A homeowner sets the thermostat so that the temperature in the house begins to drop from $70\text{°}\text{F}$ at $9$ p.m., reaches a low of $60\text{°}$ during the night, and rises back to $70\text{°}$ by $7$ a.m. the next morning. Suppose that the temperature in the house is given by $T\left(t\right)=0.4{t}^{2}-4t+70$ for $0\le t\le 10,$ where $t$ is the number of hours past $9$ p.m. Find the instantaneous rate of change of the temperature at midnight.

Since midnight is $3$ hours past $9$ p.m., we want to compute ${T}^{\prime }\left(3\right).$ Refer to [link] .

$\begin{array}{ccccc}\hfill {T}^{\prime }\left(3\right)& =\underset{t\to 3}{\text{lim}}\frac{T\left(t\right)-T\left(3\right)}{t-3}\hfill & & & \text{Apply the definition.}\hfill \\ & =\underset{t\to 3}{\text{lim}}\frac{0.4{t}^{2}-4t+70-61.6}{t-3}\hfill & & & \begin{array}{c}\text{Substitute}\phantom{\rule{0.2em}{0ex}}T\left(t\right)=0.4{t}^{2}-4t+70\phantom{\rule{0.2em}{0ex}}\text{and}\hfill \\ T\left(3\right)=61.6.\hfill \end{array}\hfill \\ & =\underset{t\to 3}{\text{lim}}\frac{0.4{t}^{2}-4t+8.4}{t-3}\hfill & & & \text{Simplify.}\hfill \\ & =\underset{t\to 3}{\text{lim}}\frac{0.4\left(t-3\right)\left(t-7\right)}{t-3}\hfill & & & =\underset{t\to 3}{\text{lim}}\frac{0.4\left(t-3\right)\left(t-7\right)}{t-3}\hfill \\ & =\underset{t\to 3}{\text{lim}}0.4\left(t-7\right)\hfill & & & \text{Cancel.}\hfill \\ & =-1.6\hfill & & & \text{Evaluate the limit.}\hfill \end{array}$

The instantaneous rate of change of the temperature at midnight is $-1.6\text{°}\text{F}$ per hour.

## Rate of change of profit

A toy company can sell $x$ electronic gaming systems at a price of $p=-0.01x+400$ dollars per gaming system. The cost of manufacturing $x$ systems is given by $C\left(x\right)=100x+10,000$ dollars. Find the rate of change of profit when $10,000$ games are produced. Should the toy company increase or decrease production?
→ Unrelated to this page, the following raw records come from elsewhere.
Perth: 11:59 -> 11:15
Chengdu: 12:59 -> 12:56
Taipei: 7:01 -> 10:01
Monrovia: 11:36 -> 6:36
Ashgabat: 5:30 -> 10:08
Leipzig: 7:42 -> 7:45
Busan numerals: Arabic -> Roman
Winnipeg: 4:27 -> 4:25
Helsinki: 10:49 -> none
The profit $P\left(x\right)$ earned by producing $x$ gaming systems is $R\left(x\right)-C\left(x\right),$ where $R\left(x\right)$ is the revenue obtained from the sale of $x$ games. Since the company can sell $x$ games at $p=-0.01x+400$ per game,

$R\left(x\right)=xp=x\left(-0.01x+400\right)=-0.01{x}^{2}+400x.$

Consequently,

$P\left(x\right)=-0.01{x}^{2}+300x-10,000.$

Therefore, evaluating the rate of change of profit gives

$\begin{array}{cc}\hfill {P}^{\prime }\left(10000\right)& =\underset{x\to 10000}{\text{lim}}\frac{P\left(x\right)-P\left(10000\right)}{x-10000}\hfill \\ & =\underset{x\to 10000}{\text{lim}}\frac{-0.01{x}^{2}+300x-10000-1990000}{x-10000}\hfill \\ & =\underset{x\to 10000}{\text{lim}}\frac{-0.01{x}^{2}+300x-2000000}{x-10000}\hfill \\ & =100.\hfill \end{array}$

Since the rate of change of profit ${P}^{\prime }\left(10,000\right)>0$ and $P\left(10,000\right)>0,$ the company should increase production.
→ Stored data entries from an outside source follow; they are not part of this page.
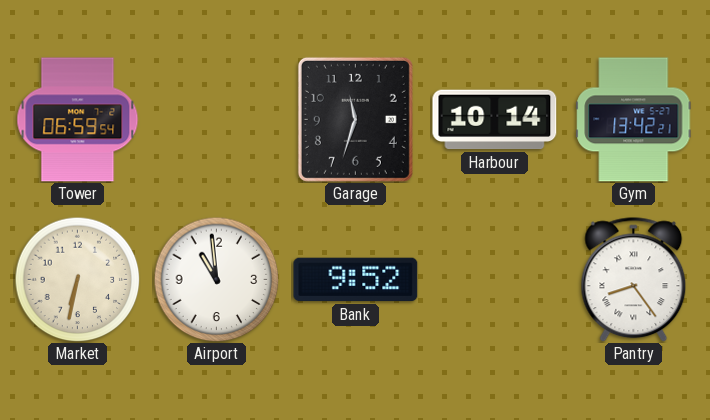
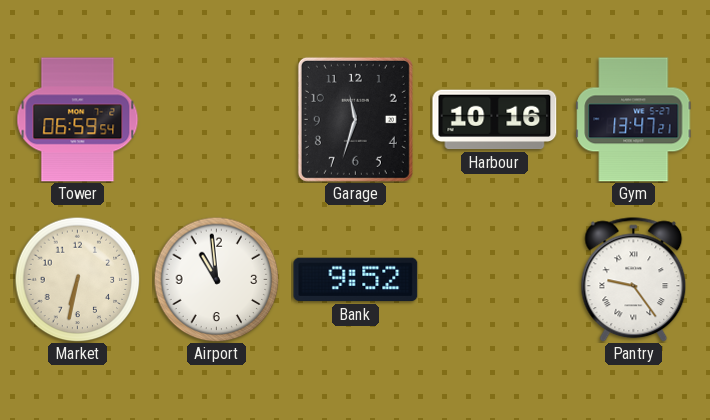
Harbour: 10:14 -> 10:16
Gym: 13:42 -> 13:47
Pantry: 8:24 -> 9:24
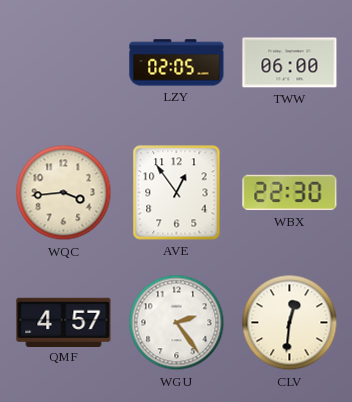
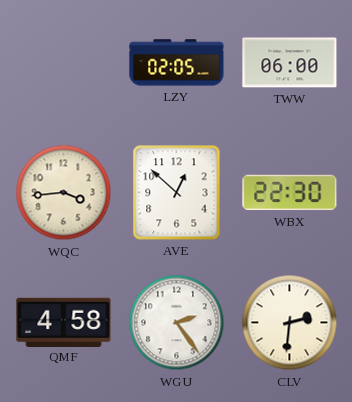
AVE: 12:54 -> 12:52
QMF: 4:57 -> 4:58
CLV: 12:31 -> 2:31
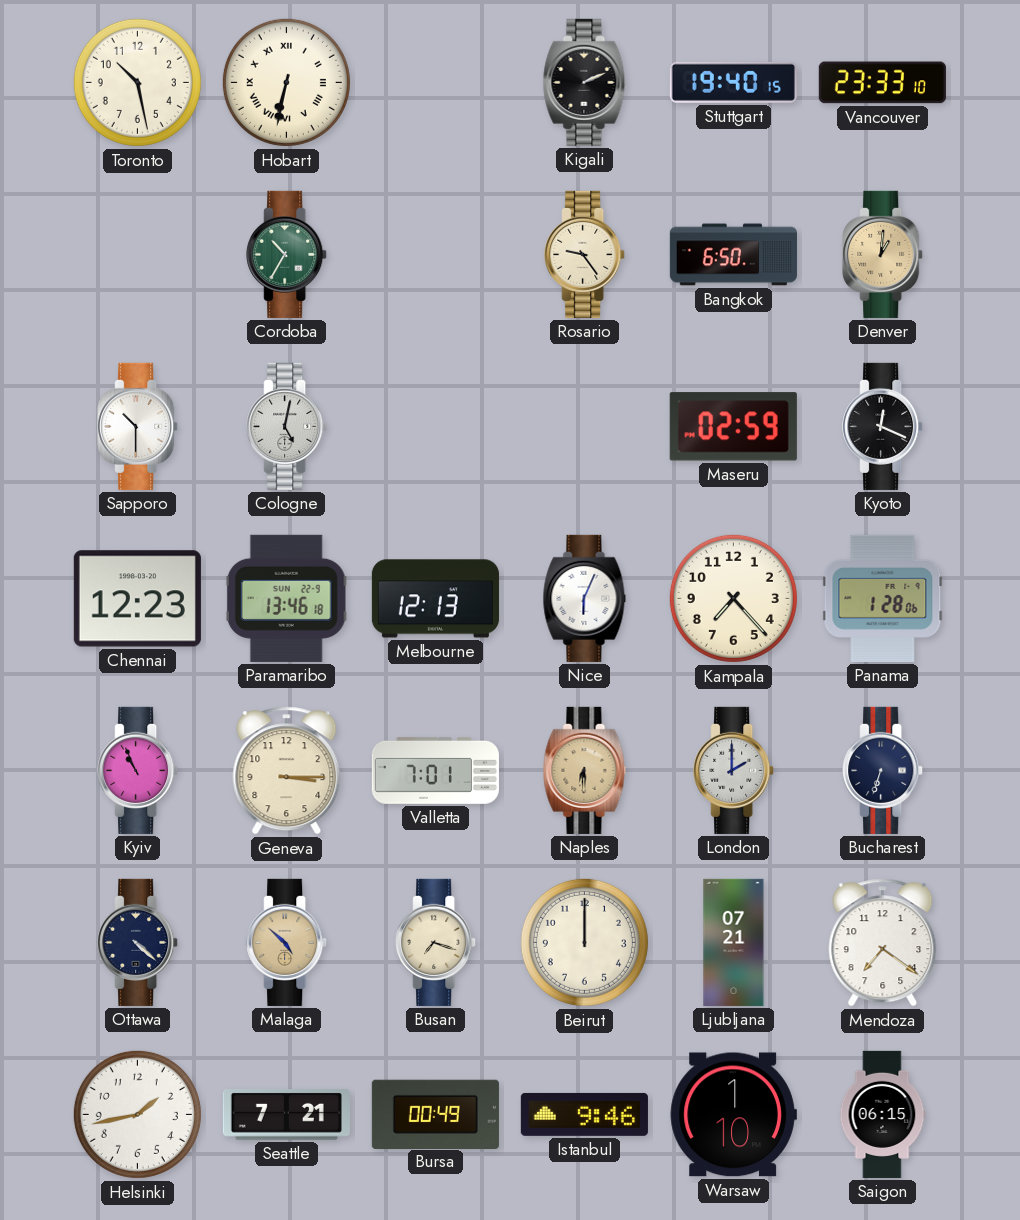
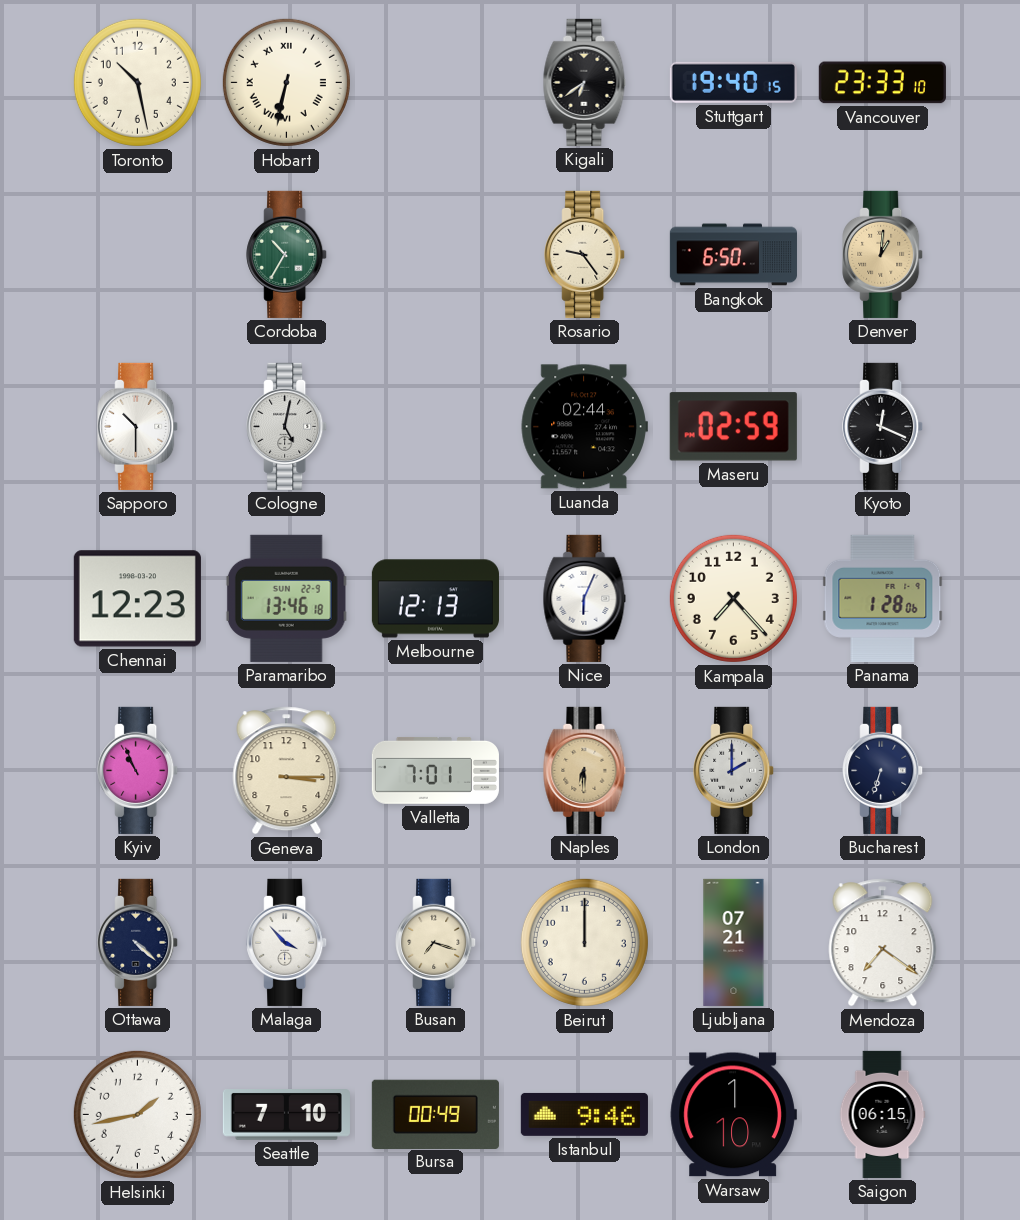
Kigali: 2:11 -> 6:39
Luanda: none -> 02:44
Malaga: 4:52 -> 3:53
Malaga dial: champagne -> white
Seattle: 7:21 -> 7:10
A coffee shop determines that the daily profit on scones obtained by charging $s$ dollars per scone is $P\left(s\right)=-20{s}^{2}+150s-10.$ The coffee shop currently charges $\text{}3.25$ per scone. Find ${P}^{\prime }\left(3.25\right),$ the rate of change of profit when the price is $\text{}3.25$ and decide whether or not the coffee shop should consider raising or lowering its prices on scones.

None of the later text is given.